With soybeans you do it all with machinery, no need for ANY hand labor at all. A friend who farmed several thousands acres of soybeans tells me the amount of diesel oil needed to plant harvest and combine a crop would only be a very few gallons per acre. And with bio-diesel from soybean oil there is no fermentation needed or any energy comsuming distallation; just press the oil from the beans in the standard manner. The expressed oil has an energy content of 128,000 BTU per gallon and opposed to 130,500 for #2 diesel. Soybean oil can be burned directly in a diesel engine as extensive tests in Thailand have shown with palm oil.

You can plant soybeans on the same ground over and over for years with little or no damage to the soil, as soybeans can be "no-tilled" requireing no plowing. You cannot "no-till" corn or sugarcane, so you will have topsoil loss over the years from erosion.

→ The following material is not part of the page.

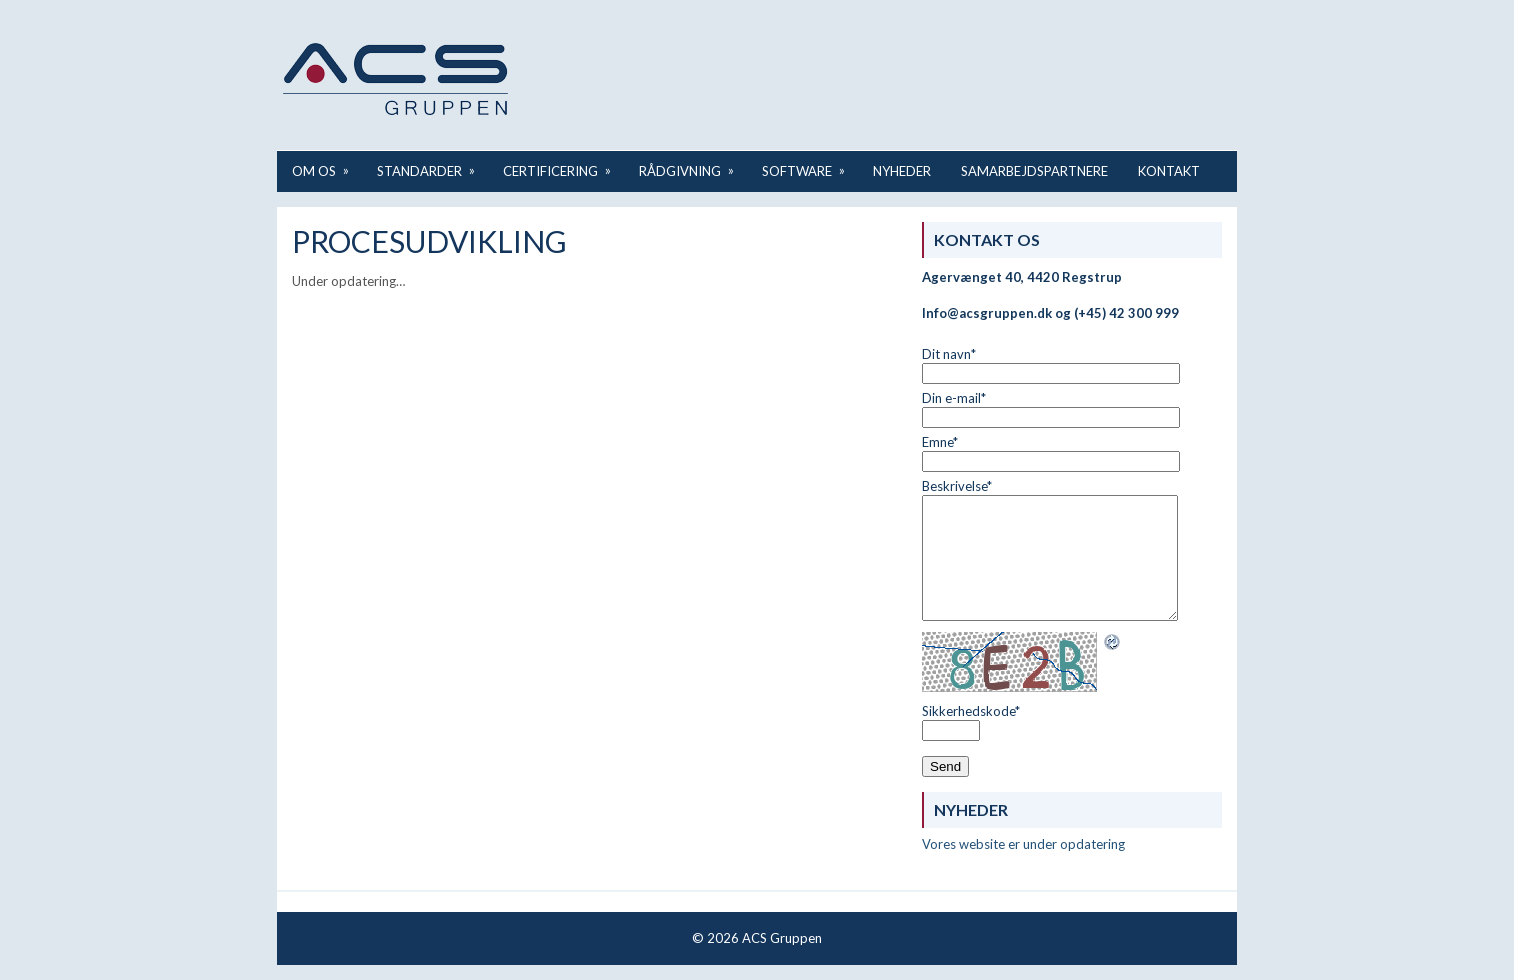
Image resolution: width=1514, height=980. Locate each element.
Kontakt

But here is the rub; in the US we only have 63 million acres of land producing beans now and there is an apparent need for all these beans. There is just not any vast amount of new land available, and I bet it is the same story in Brazil.

Even if ALL the 63 million acres went to bio-diesel production (and at the optomistic rate of two barrels per acre) that less than one weeks worth of oil for the USA at the current rate of oil consumption. And that is way better than you would do in practice. I bet that it will be the same for Brazil; even if you planted all the cropland in soybeans it still would not be enough to make a real difference.